** Try it **
Return the full listing unchanged, apart from leaving out its images.

** Data records **
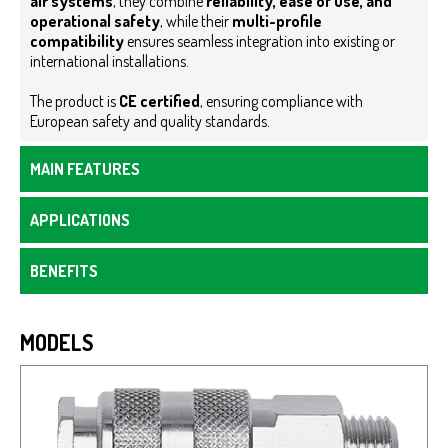
air systems
, they combine
reliability, ease of use, and
operational safety
, while their
multi-profile
compatibility
ensures seamless integration into existing or
international installations.
The product is
CE certified
, ensuring compliance with
European safety and quality standards.
MAIN FEATURES
APPLICATIONS
BENEFITS
MODELS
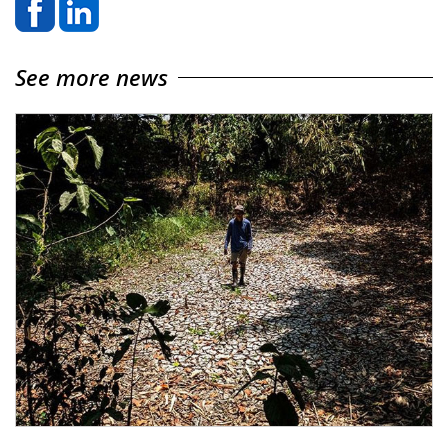
See more news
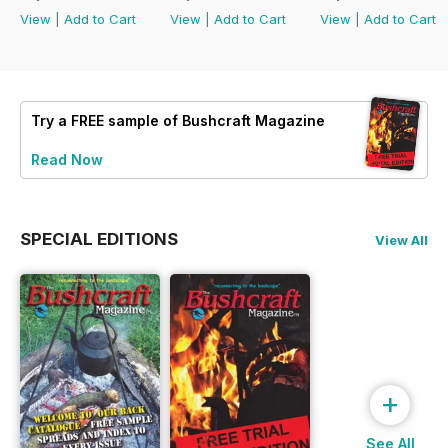
View
|
Add to Cart
View
|
Add to Cart
View
|
Add to Cart
Try a
FREE
sample of Bushcraft Magazine
Read Now
SPECIAL EDITIONS
View All
+
See All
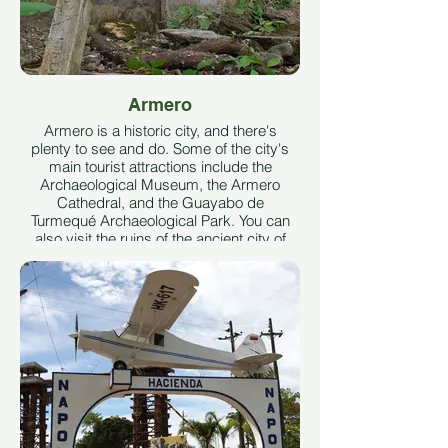
Armero
Armero is a historic city, and there's
plenty to see and do. Some of the city's
main tourist attractions include the
Archaeological Museum, the Armero
Cathedral, and the Guayabo de
Turmequé Archaeological Park. You can
also visit the ruins of the ancient city of
Armero, which was destroyed by a
volcano in 1985. Taken from tips from
viajero.com
See More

** Reply to the task **
air systems
, they combine
reliability, ease of use, and
operational safety
, while their
multi-profile
compatibility
ensures seamless integration into existing or
international installations.
The product is
CE certified
, ensuring compliance with
European safety and quality standards.
MAIN FEATURES
APPLICATIONS
BENEFITS
MODELS
See more news
View
|
Add to Cart
View
|
Add to Cart
View
|
Add to Cart
Try a
FREE
sample of Bushcraft Magazine
Read Now
SPECIAL EDITIONS
View All
+
See All
Armero
Armero is a historic city, and there's
plenty to see and do. Some of the city's
main tourist attractions include the
Archaeological Museum, the Armero
Cathedral, and the Guayabo de
Turmequé Archaeological Park. You can
also visit the ruins of the ancient city of
Armero, which was destroyed by a
volcano in 1985. Taken from tips from
viajero.com
See More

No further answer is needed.